:: What to produce ::
Omit the images, then print each record below exactly as it reads.

◇ ◇ ◇

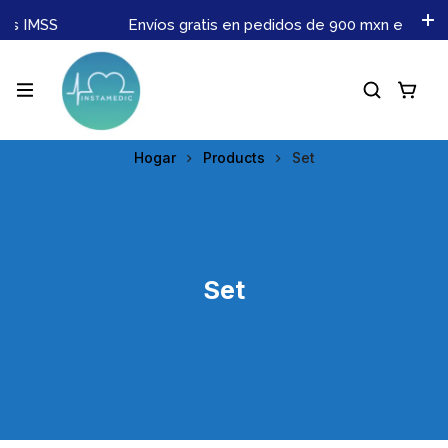
es IMSS
Envíos gratis en pedidos de 900 mxn en adel
Hogar
Products
Set
Set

◇ ◇ ◇

:: Answer section ::
es IMSS
Envíos gratis en pedidos de 900 mxn en adel
Hogar
Products
Set
Set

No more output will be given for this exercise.